Vehicle charging station patents short-circuit under Alice analysis
The U.S. Federal Circuit Court of Appeals, the court that hears all patent-related appeals, continues to wield the so-called Alice test to knock down patents for abstract ideas. As part of one such decision, the court explained that abstract ideas aren’t patent-eligible in the absence of an inventive concept that makes a claim “significantly more” than just the abstract idea — and the underlying abstract idea can’t provide that inventive concept.
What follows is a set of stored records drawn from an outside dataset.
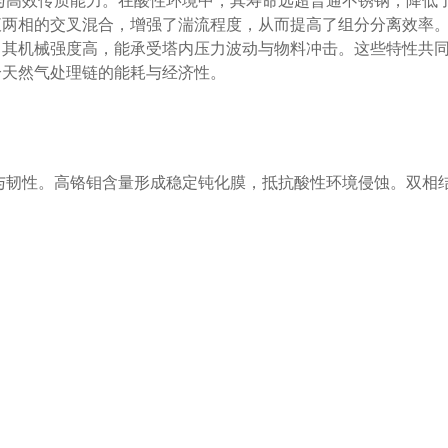
性与高效传质能力。在酸性环境中，其寿命远超普通不锈钢，降低
液两相的交叉混合，增强了湍流程度，从而提高了组分分离效率
。其机械强度高，能承受塔内压力波动与物料冲击。这些特性共
个天然气处理链的能耗与经济性。
度与韧性。高铬钼含量形成稳定钝化膜，抵抗酸性环境侵蚀。双相
。
接触界面。液体分布均匀，减少了传质阻力。高空隙率降低压降
堆积应自然散装，避免刻意排列。定期检查压降变化，若显著增
工况制定维护计划。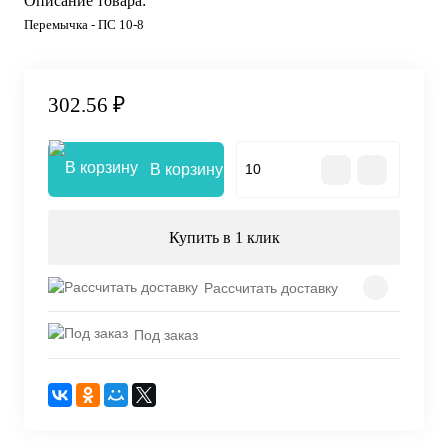
Описание товара:
Перемычка - ПС 10-8
302.56 ₽
В корзину
Купить в 1 клик
Рассчитать доставку
Под заказ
The case involved four patents relating to electric vehicle charging stations. The patented inventions link charging stations together, allowing site hosts, drivers and utility companies to communicate in real time to address the various parties’ needs and preferences. The system allows:
- Each station to be managed from a central location,
- Drivers to locate stations in advance, and
- Users to interact with the electricity grid (so they can supply electricity to the grid).
ChargePoint, Inc., the patent holder, sued SemaConnect, Inc., for patent infringement. The trial court dismissed the case before trial, finding the patents covered a patent-ineligible abstract idea. The case then moved to the Federal Circuit.
The road map
Courts have long held that abstract ideas aren’t patent-eligible. In Alice Corp. Pty. Ltd. v. CLS Bank Int’l, the U.S. Supreme Court established a two-part framework for determining whether an invention is a patent-ineligible abstract idea.
First, a court must determine whether the patent covers — or is “directed to” — an abstract idea. If so, the court then considers the elements of the claim to determine whether these additional elements, individually or taken together as an ordered combination, include an inventive concept that transforms the claim into a patent-eligible application of the abstract idea. The critical question is whether the patent claims an abstract idea that’s such a basic building block of scientific or technological activity that it would inhibit future innovation.
The Federal Circuit here weighed whether the challenged patent claims focused on an abstract idea. It also considered the patent specification (the detailed description of the invention) the four patents shared, noting that it has found a patent’s specification helpful in the first step of the Alice analysis. But the court added that even specifications packed with technical details about a physical invention can conclude with claims that cover nothing more than the broad abstract idea underlying the claims.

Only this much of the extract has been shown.